Why are C-SPAN’s recordings copyrighted?

Carl Malamud wrote an interesting letter to C-SPAN’s Brian Lamb about use of C-SPAN congressional footage (local copy). Speaker of the House Nancy Pelosi posted a snippet of C-SPAN footage to her blog and C-SPAN cried copyright infringement. Sadly, Speaker Pelosi didn’t challenge this claim (even on fair use grounds, where she had a good case).

Lamb told the New York Times

What I think a lot of people don’t understand — C-Span is a business, just like CNN is. If we don’t have a revenue stream, we wouldn’t have six crews ready to cover Congressional hearings.

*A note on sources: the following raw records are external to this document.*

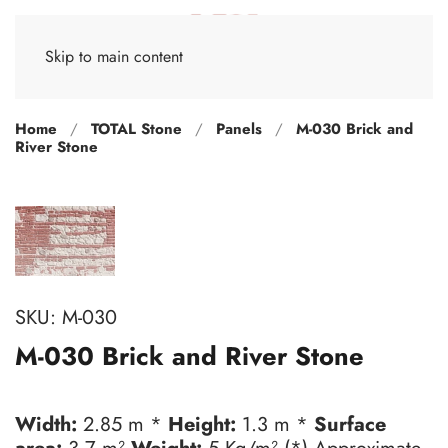
Skip to main content
Home
TOTAL Stone
Panels
M-030 Brick and
River Stone
SKU:
M-030
M-030 Brick and River Stone
Width:
2.85 m *
Height:
1.3 m *
Surface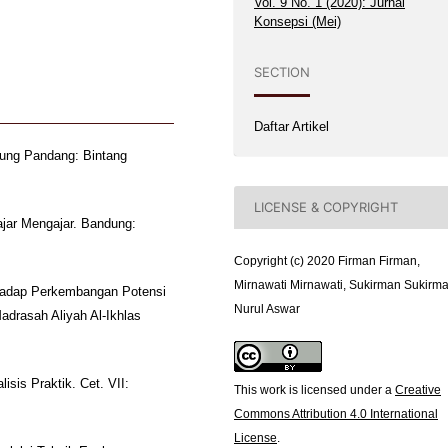
Vol. 9 No. 1 (2020): Jurnal
Konsepsi (Mei)
SECTION
Daftar Artikel
jung Pandang: Bintang
LICENSE & COPYRIGHT
ajar Mengajar. Bandung:
Copyright (c) 2020 Firman Firman,
Mirnawati Mirnawati, Sukirman Sukirma
erhadap Perkembangan Potensi
Nurul Aswar
adrasah Aliyah Al-Ikhlas
isis Praktik. Cet. VII:
This work is licensed under a
Creative
Commons Attribution 4.0 International
License
.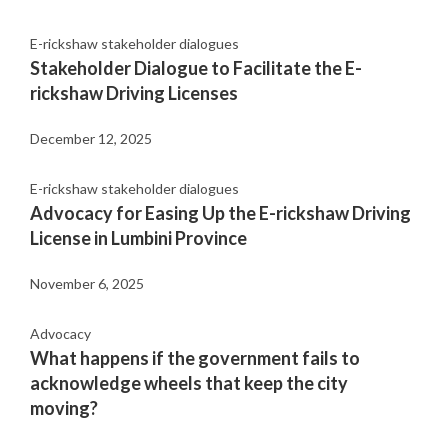
E-rickshaw stakeholder dialogues
Stakeholder Dialogue to Facilitate the E-
rickshaw Driving Licenses
December 12, 2025
E-rickshaw stakeholder dialogues
Advocacy for Easing Up the E-rickshaw Driving
License in Lumbini Province
November 6, 2025
Advocacy
What happens if the government fails to
acknowledge wheels that keep the city
moving?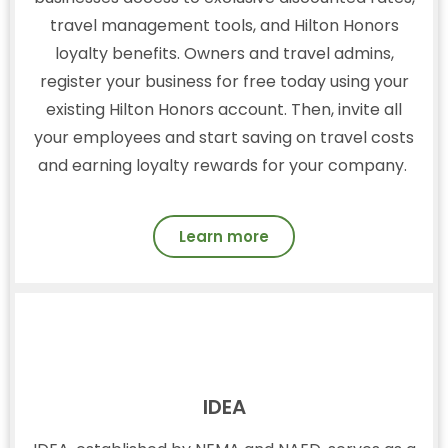
travel management tools, and Hilton Honors
loyalty benefits. Owners and travel admins,
register your business for free today using your
existing Hilton Honors account. Then, invite all
your employees and start saving on travel costs
and earning loyalty rewards for your company.
Learn more
IDEA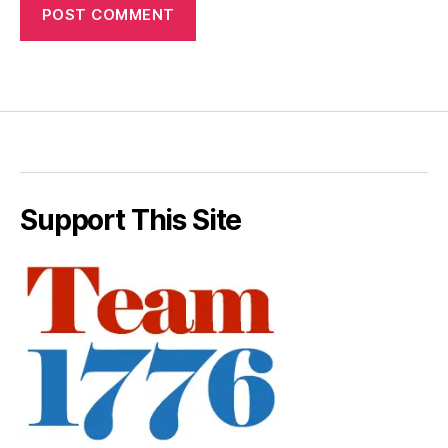
Support This Site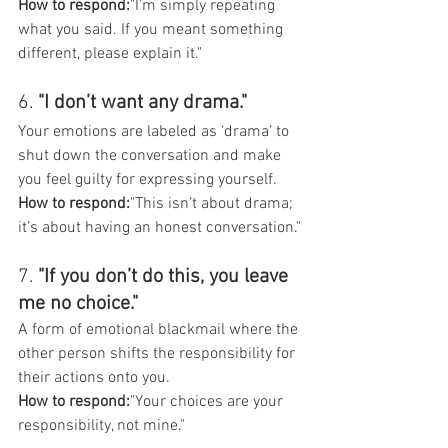
How to respond:
"I’m simply repeating 
what you said. If you meant something 
different, please explain it."
6. 
"I don’t want any drama."
Your emotions are labeled as ‘drama’ to 
shut down the conversation and make 
you feel guilty for expressing yourself.
How to respond:
"This isn’t about drama; 
it’s about having an honest conversation."
7. 
"If you don’t do this, you leave 
me no choice."
A form of emotional blackmail where the 
other person shifts the responsibility for 
their actions onto you.
How to respond:
"Your choices are your 
responsibility, not mine."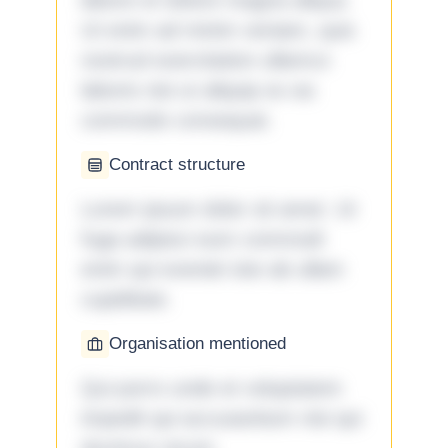
labore et dolore magna aliqua.
Ut enim ad minim veniam, quis
nostrud exercitation ullamco
laboris nisi ut aliquip ex ea
commodo consequat.
Contract structure
Lorem ipsum dolor sit amet. Ut
fuga adipisci eum commodi
enim qui eveniet iste ab ullam
cupiditate.
Organisation mentioned
Qui porro unde et voluptatem
impedit qui accusantium nisi qui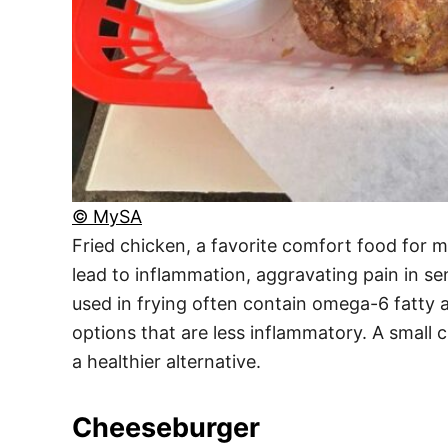
© MySA
Fried chicken, a favorite comfort food for m
lead to inflammation, aggravating pain in sens
used in frying often contain omega-6 fatty a
options that are less inflammatory. A small 
a healthier alternative.
Cheeseburger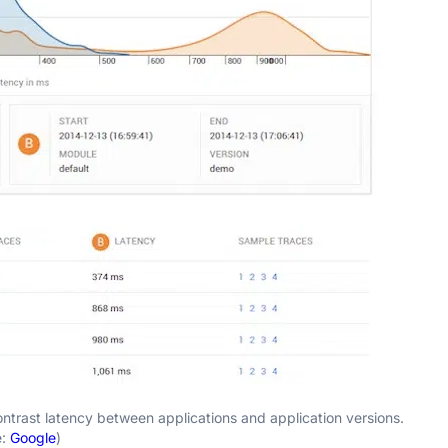
trast latency between applications and application versions.
e:
Google
)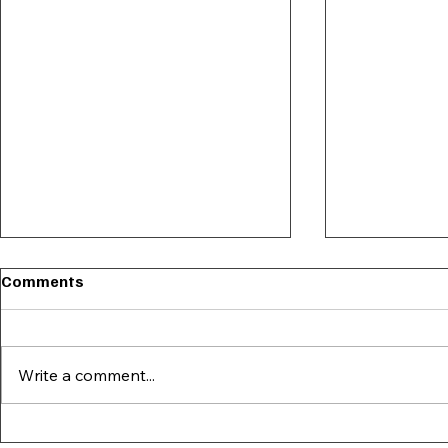
Comments
Write a comment...
Why Choose STEK Paint
Protect You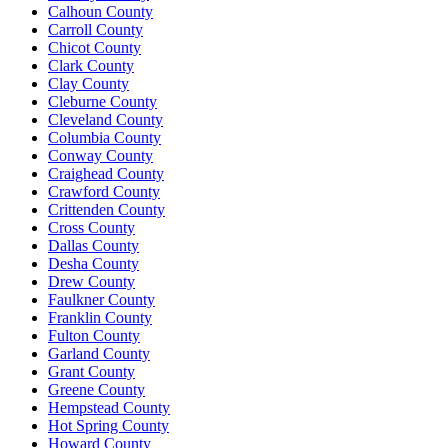
Calhoun County
Carroll County
Chicot County
Clark County
Clay County
Cleburne County
Cleveland County
Columbia County
Conway County
Craighead County
Crawford County
Crittenden County
Cross County
Dallas County
Desha County
Drew County
Faulkner County
Franklin County
Fulton County
Garland County
Grant County
Greene County
Hempstead County
Hot Spring County
Howard County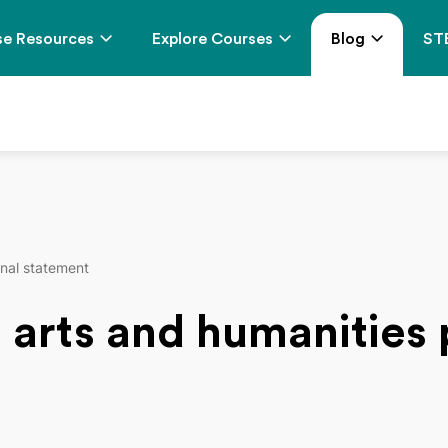
e Resources
Explore Courses
Blog
ST
onal statement
t arts and humanities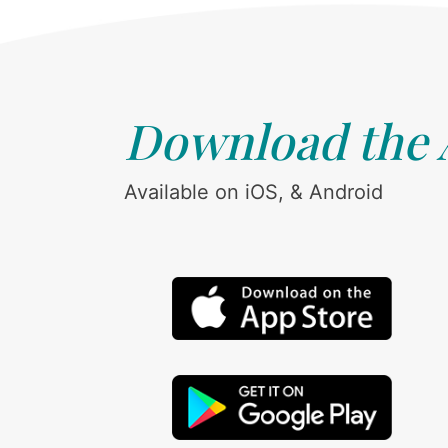
Download the
Available on iOS, & Android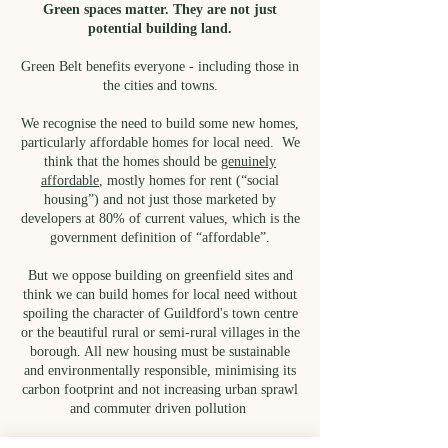
Green spaces matter. They are not just
potential building land.
Green Belt benefits everyone - including those in
the cities and towns.
We recognise the need to build some new homes,
particularly affordable homes for local need. We
think that the homes should be
genuinely
affordable
, mostly homes for rent (“social
housing”) and not just those marketed by
developers at 80% of current values, which is the
government definition of “affordable”.
But we oppose building on greenfield sites and
think we can build homes for local need without
spoiling the character of Guildford's town centre
or the beautiful rural or semi-rural villages in the
borough. All new housing must be sustainable
and environmentally responsible, minimising its
carbon footprint and not increasing urban sprawl
and commuter driven pollution
We want to protect our whole environment.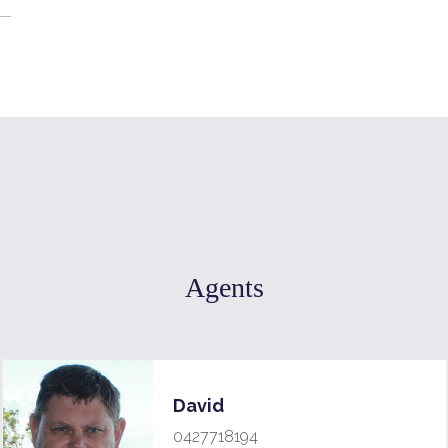
Agents
David
0427718194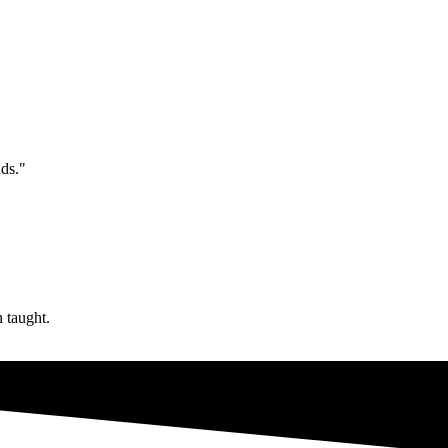
ds."
n taught.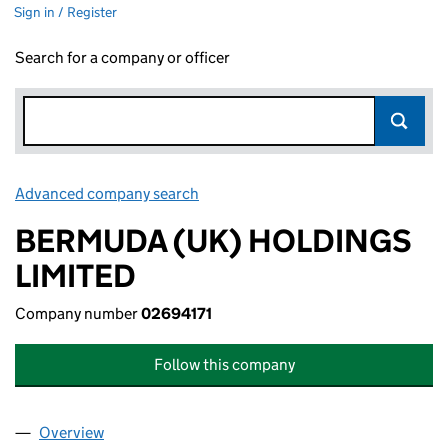
Sign in / Register
Search for a company or officer
Advanced company search
Link opens in new window
BERMUDA (UK) HOLDINGS
LIMITED
Company number
02694171
Follow this company
Overview
Company
for BERMUDA (UK) HOLDINGS LIMITED (026941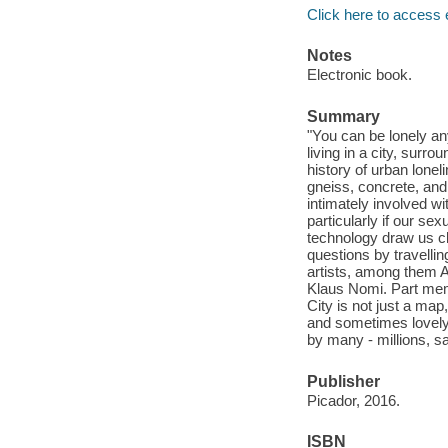
Click here to access 
Notes
Electronic book.
Summary
"You can be lonely any
living in a city, surr
history of urban lonel
gneiss, concrete, and
intimately involved w
particularly if our s
technology draw us cl
questions by travellin
artists, among them 
Klaus Nomi. Part memo
City is not just a map,
and sometimes lovely i
by many - millions, sa
Publisher
Picador, 2016.
ISBN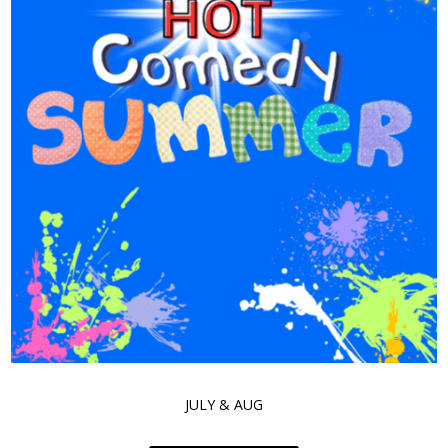
JULY & AUG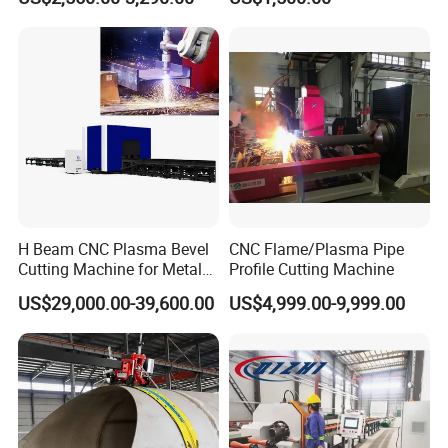
Tubing Cut Equipment Pipe
Cutter
Cutter
H Beam CNC Plasma Bevel
CNC Flame/Plasma Pipe
Cutting Machine for Metal
Profile Cutting Machine
Fabrication Structure Profile
US$29,000.00-39,600.00
US$4,999.00-9,999.00
Round Pipe / Square Tube
Box / Channels / Angle
Steel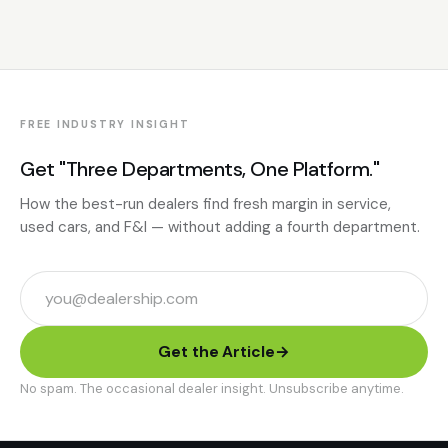
FREE INDUSTRY INSIGHT
Get "Three Departments, One Platform."
How the best-run dealers find fresh margin in service,
used cars, and F&I — without adding a fourth department.
Get the Article
→
No spam. The occasional dealer insight. Unsubscribe anytime.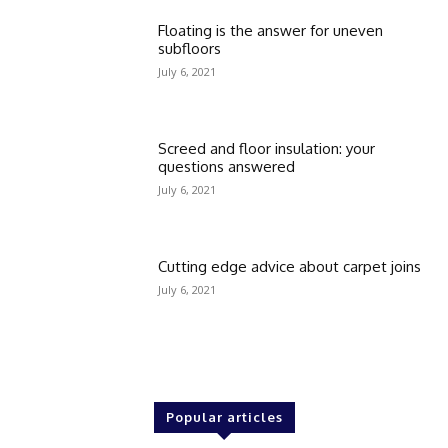
Floating is the answer for uneven
subfloors
July 6, 2021
Screed and floor insulation: your
questions answered
July 6, 2021
Cutting edge advice about carpet joins
July 6, 2021
Popular articles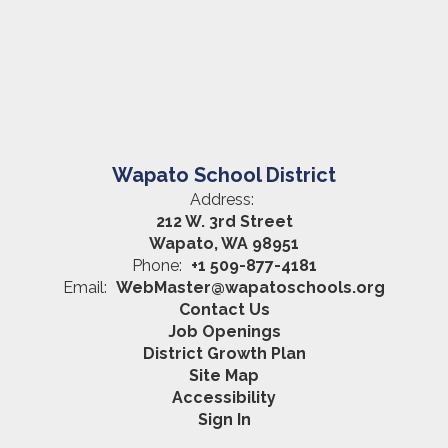
Wapato School District
Address:
212 W. 3rd Street
Wapato, WA 98951
Phone:
+1 509-877-4181
Email:
WebMaster@wapatoschools.org
Contact Us
Job Openings
District Growth Plan
Site Map
Accessibility
Sign In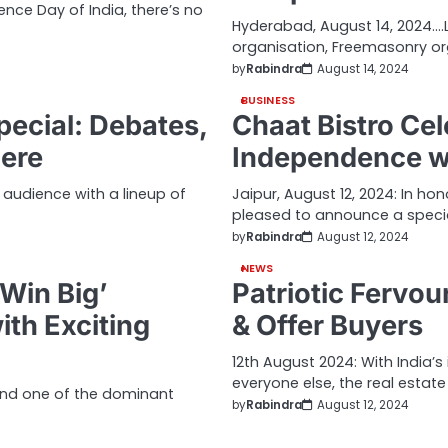
nce Day of India, there’s no
Hyderabad, August 14, 2024….L
organisation, Freemasonry o
by
Rabindra
August 14, 2024
BUSINESS
ecial: Debates,
Chaat Bistro Cel
iere
Independence wi
s audience with a lineup of
Jaipur, August 12, 2024: In ho
pleased to announce a speci
by
Rabindra
August 12, 2024
NEWS
Win Big’
Patriotic Fervou
th Exciting
& Offer Buyers
12th August 2024: With India’
everyone else, the real estate
and one of the dominant
by
Rabindra
August 12, 2024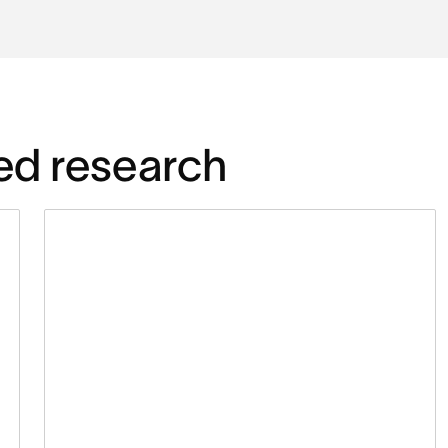
ed research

But the pertinent question is: should this footage be copyrightable in the first place? The question of who pays doesn’t address this more important issue and that question is fairly easily dispensed with: Americans cover C-SPAN’s expenses. American cable subscribers and taxpayers pay for C-SPAN, so when Americans use this footage as they wish, they’re using something they’re paying for. Furthermore, C-SPAN covers people in government talking in their official capacity and therefore, as Lawrence Lessig argued about the President on NBC’s “Meet the Press” in Wired magazine, the public interest value is so great nobody should be able to restrict anyone else from having or using the footage. Malamud would seem to concur, although his argument doesn’t focus on the legalities:

C-SPAN is a publicly-supported charity. Your only shareholders are the American public. Your donors received considerable tax relief in making donations to you. You and your staff were well paid for your excellent work. Congressional hearings are of strikingly important public value, and aggressive moves to prevent any fair use of the material is double-dipping on your part. For C-SPAN and for the American public record, the right thing to do is to release all of that material back into the public domain where it belongs.

BoingBoing.net has more commentary on this issue.

Give a corporation a commons, and watch the commons go away.